Their starting point is the consideration of the photograph as a modular object which operates between surface and structure; on the one hand the image is distinguished for the visual properties inherent in its surface and on the other, for the structural mechanisms which bring it into being.
The terms “coral” and “trellis” both relate to the notion of nature, however; one is the human-made support structure utilised to tame and sculpt nature into a visually pleasurable object, whilst the other, a skeletal-like substance which occurs in the wild, with its own ecology under threat from human interference.
Using coral and trellis as a metaphor to approach photographic practice, the work has been made in the studio and plays on the trope of the still life and the supposed flatness of the image. Objects photographed have been removed or obfuscated, sometimes copied and twisted into new forms. Green tape used in the green screen process has also been used to ‘trace’ the surface of objects photographed leaving behind a remnant or shadow of the ephemera in the studio the artists photographed.

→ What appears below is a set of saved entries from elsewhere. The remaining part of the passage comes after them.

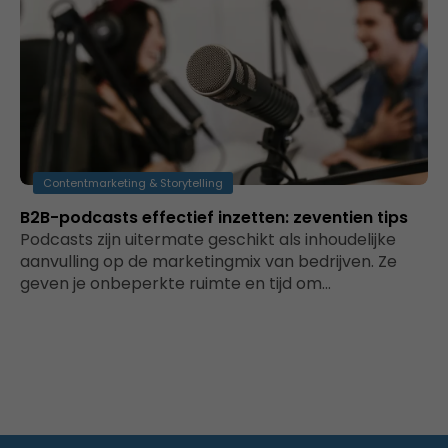
Contentmarketing & Storytelling
B2B-podcasts effectief inzetten: zeventien tips
Podcasts zijn uitermate geschikt als inhoudelijke
aanvulling op de marketingmix van bedrijven. Ze
geven je onbeperkte ruimte en tijd om…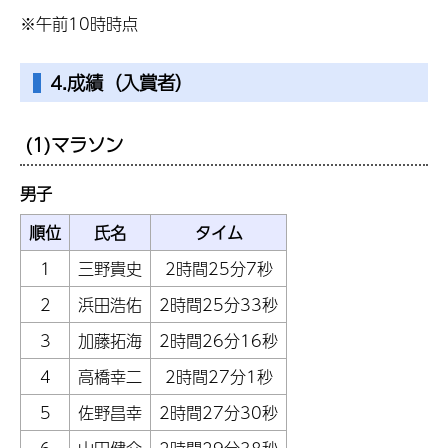
※午前10時時点
4.成績（入賞者）
(1)マラソン
男子
順位
氏名
タイム
1
三野貴史
2時間25分7秒
2
浜田浩佑
2時間25分33秒
3
加藤拓海
2時間26分16秒
4
高橋幸二
2時間27分1秒
5
佐野昌幸
2時間27分30秒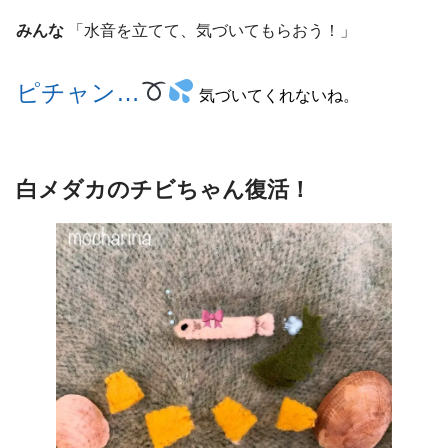
みんな
「水音を立てて、気づいてもらおう！」
ピチャン…
気づいてくれないね。
白メダカのチビちゃん復活！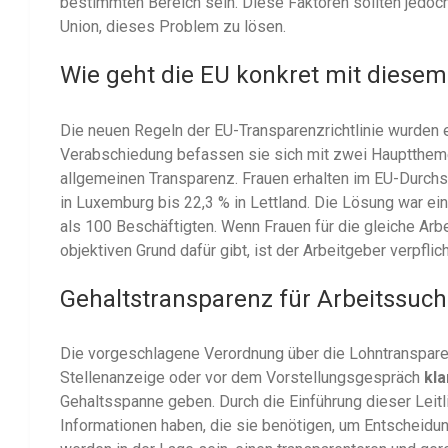
bestimmten Bereich sein. Diese Faktoren sollten jedoch
Union, dieses Problem zu lösen.
Wie geht die EU konkret mit diese
Die neuen Regeln der EU-Transparenzrichtlinie wurden 
Verabschiedung befassen sie sich mit zwei Hauptthem
allgemeinen Transparenz. Frauen erhalten im EU-Durchs
in Luxemburg bis 22,3 % in Lettland. Die Lösung war e
als 100 Beschäftigten. Wenn Frauen für die gleiche Arb
objektiven Grund dafür gibt, ist der Arbeitgeber verpfli
Gehaltstransparenz für Arbeitssuc
Die vorgeschlagene Verordnung über die Lohntransparen
Stellenanzeige oder vor dem Vorstellungsgespräch
kla
Gehaltsspanne geben. Durch die Einführung dieser Leit
Informationen haben, die sie benötigen, um Entscheidun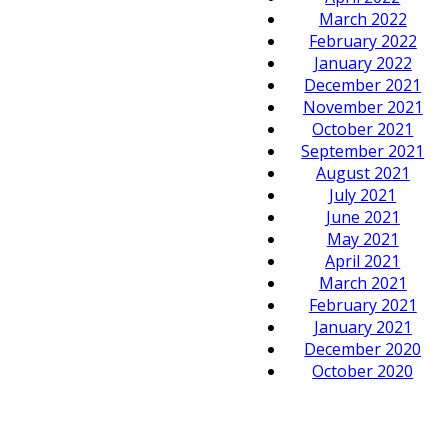
March 2022
February 2022
January 2022
December 2021
November 2021
October 2021
September 2021
August 2021
July 2021
June 2021
May 2021
April 2021
March 2021
February 2021
January 2021
December 2020
October 2020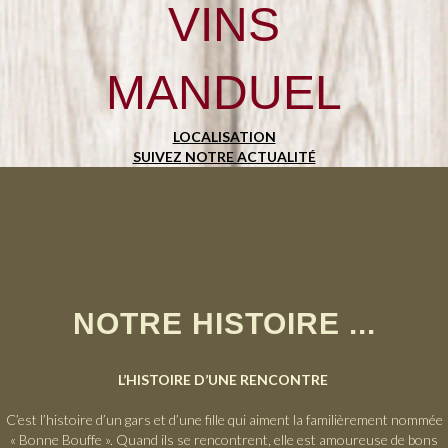
VINS
MANDUEL
LOCALISATION
SUIVEZ NOTRE ACTUALITÉ
NOTRE HISTOIRE ...
L’HISTOIRE D’UNE RENCONTRE
C’est l’histoire d’un gars et d’une fille qui aiment la familièrement nommée
« Bonne Bouffe ». Quand ils se rencontrent, elle est amoureuse de bons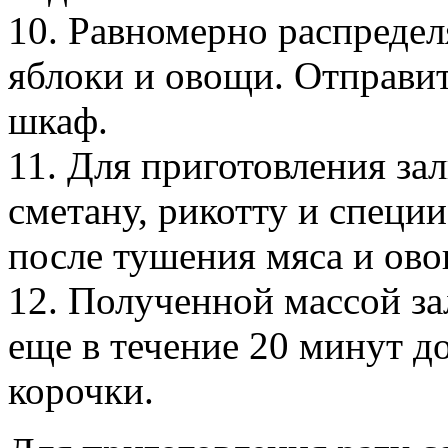
10. Равномерно распредел
яблоки и овощи. Отправит
шкаф.
11. Для приготовления зал
сметану, рикотту и специ
после тушения мяса и ово
12. Полученной массой зал
еще в течение 20 минут д
корочки.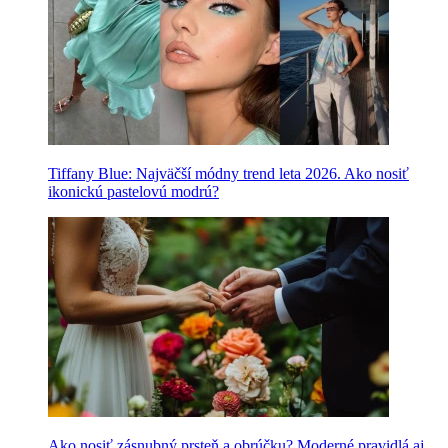
Tiffany Blue: Najväčší módny trend leta 2026. Ako nosiť
ikonickú pastelovú modrú?
Ako nosiť zásnubný prsteň a obrúčku? Moderné pravidlá aj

Central to the installation is a three dimensional structure that serves as a support for the display of images. Made from building materials that allow quick assemblage, this form is malleable and can change depending on the space it is exhibited in. Similarly to construction of an artificial barrier reef or garden trellis, the artists start with a framework which allows them to grow an installation of interconnected images around it. Both artists are drawn to a support structure as a way of facilitating audience participation into the image.